California State Trial Court Upholds Rules for Presidential Primaries

On January 29, a San Bernardino County, California Superior Court issued an opinion in Boydston v Padilla, civ-ds-1921480. This is the lawsuit in which some independent voters challenge the rules for who can vote in California presidential primaries. California law lets each party decide for itself whether to let independents vote in its presidential primaries. Generally the Democratic, Libertarian, and American Independent Parties allow independents to choose their own party’s primary ballot. Generally the Republican, Green, and Peace & Freedom Parties do not (although in 2004, the Republican Party did allow independents).

The court upheld the system. Here is the 14-page ruling. The plaintiffs argue that the California Constitution says the state will hold an “open” presidential primary, and therefore the state must print up a presidential primary ballot listing the candidates of all parties, and must offer this ballot to any independent voter who wants it. But the complete sentence in the California Constitution is, “The Legislature shall provide for partisan elections for presidential candidates, and political party and party central committees, including an open presidential primary whereby the candidates on the ballot are those found by the Secretary of State to be recognized candidates throughout the nation or throughout California for the office of President.” As the decision says, “This Constitutional provision addresses which candidates must be placed on the ballot, not the procedures for voting for the candidates.”

The plaintiffs will appeal. Thanks to Chad Peace for the decision.


Comments

California State Trial Court Upholds Rules for Presidential Primaries — 5 Comments

  1. @DR,

    If you were familiar with the history of that term you would realize that it is not vague in context.

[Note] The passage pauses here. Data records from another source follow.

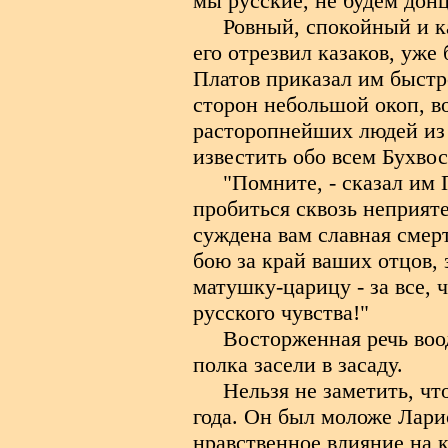
мы русские, не будем дон
Ровный, спокойный и к
его отрезвил казаков, уже
Платов приказал им быстро
сторон небольшой окоп, во
расторопнейших людей из 
известить обо всем Бухвос
"Помните, - сказал им 
пробиться сквозь неприяте
суждена вам славная смерт
бою за край ваших отцов, 
матушку-царицу - за все, ч
русского чувства!"
Восторженная речь воо
полка засели в засаду.
Нельзя не заметить, чт
года. Он был моложе Ларио
нравственное влияние на к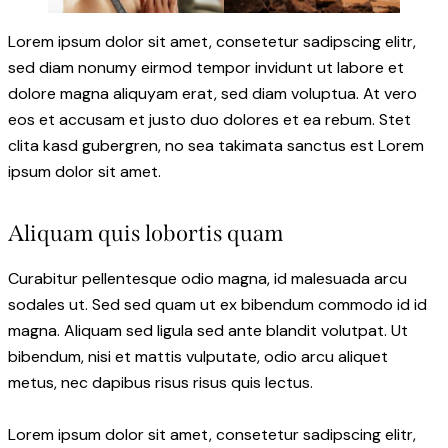
Lorem ipsum dolor sit amet, consetetur sadipscing elitr,
sed diam nonumy eirmod tempor invidunt ut labore et
dolore magna aliquyam erat, sed diam voluptua. At vero
eos et accusam et justo duo dolores et ea rebum. Stet
clita kasd gubergren, no sea takimata sanctus est Lorem
ipsum dolor sit amet.
Aliquam quis lobortis quam
Curabitur pellentesque odio magna, id malesuada arcu
sodales ut. Sed sed quam ut ex bibendum commodo id id
magna. Aliquam sed ligula sed ante blandit volutpat. Ut
bibendum, nisi et mattis vulputate, odio arcu aliquet
metus, nec dapibus risus risus quis lectus.
Lorem ipsum dolor sit amet, consetetur sadipscing elitr,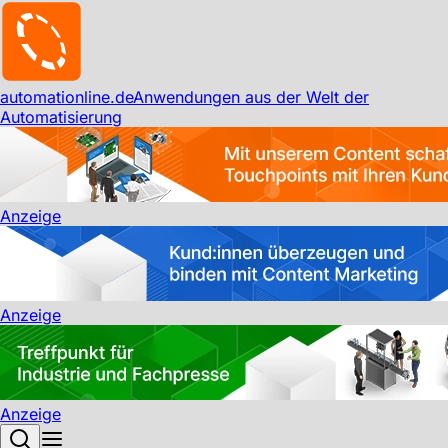
automationline.de
Anwendungen aus der Welt der
Automatisierung
Anzeige
Anzeige
Anzeige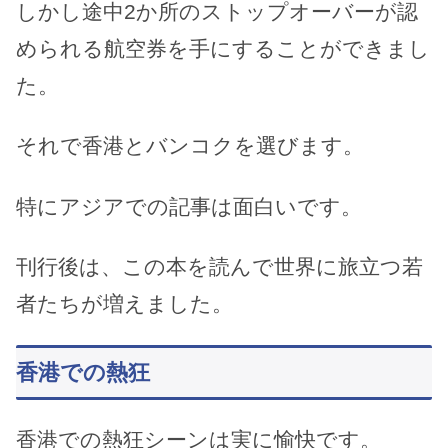
しかし途中2か所のストップオーバーが認
められる航空券を手にすることができまし
た。
それで香港とバンコクを選びます。
特にアジアでの記事は面白いです。
刊行後は、この本を読んで世界に旅立つ若
者たちが増えました。
香港での熱狂
香港での熱狂シーンは実に愉快です。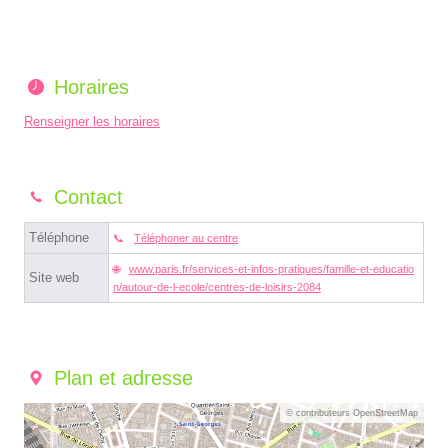
Horaires
Renseigner les horaires
Contact
Téléphone
Téléphoner au centre
www.paris.fr/services-et-infos-pratiques/famille-et-educatio
Site web
n/autour-de-l-ecole/centres-de-loisirs-2084
Plan et adresse
© contributeurs OpenStreetMap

  2. recognized = one more arbitrary adjective.
    —–
    Void-for-Vagueness Doctrine 8 MAY 2020

    https://constitution.congress.gov/constitution/
    —–
    Amdt1.2.2.2 Procedural Matters and Freedom of Speech: Vagueness
    https://constitution.congress.gov/browse/essay/amdt1_2_2_2/

    —–
    Amdt14.S1.6.2.2 Clarity in Criminal Statutes: The Void-for-Vagueness Doctrine

    https://constitution.congress.gov/browse/essay/amdt14_S1_6_2_2/

    may not be working see Cornell below
    ——

    https://www.law.cornell.edu/constitution-conan/index.html

    https://www.law.cornell.edu/constitution-conan/amendment-14/section-1/clarity-in-criminal-statutes-the-void-for-vagueness-doctrine

    http://en.wikipedia.org/wiki/Void_for_vagueness
    ——

    U.S. v Davis, 588 US _ (24 June 2019)

    Slip op p. 4
    II
    Our doctrine prohibiting the enforcement of vague laws rests on the twin constitutional pillars of due process and separation of powers. See Dimaya, 584 U. S., at ___–___ (plurality opinion) (slip op., at 4–5); id., at ___–___

    Slip op p. 5

    (GORSUCH, J., concurring in part and concurring in judgment) (slip op., at 2–9). Vague laws contravene the “first essential of due process of law” that statutes must give people “of common intelligence” fair notice of what the law demands of them. Connally v. General Constr. Co., 269 U. S. 385, 391 (1926); see Collins v. Kentucky, 234 U. S. 634, 638 (1914). Vague laws also undermine the Constitution’s separation of powers and the democratic self-governance it aims to protect. Only the people’s elected representatives in the legislature are authorized to “make an act a crime.” United States v. Hudson, 7 Cranch 32, 34 (1812). Vague statutes threaten to hand responsibility for defining crimes to relatively unaccountable police, prosecutors, and judges, eroding the people’s ability to oversee the creation of the laws they are expected to abide. See Kolender v. Lawson, 461 U. S. 352, 357–358, and n. 7 (1983); United States v. L. Cohen Grocery Co., 255 U. S. 81, 89–91 (1921); United States v. Reese, 92 U. S. 214, 221 (1876).
    —–
    Way too many brainwashed lawyers who love vague laws — keeps them busy looting customers aka clients — esp in election law cases — the armies of JUNK lawyers looting the LP (national and States) since 1970 — mere 50 years plus.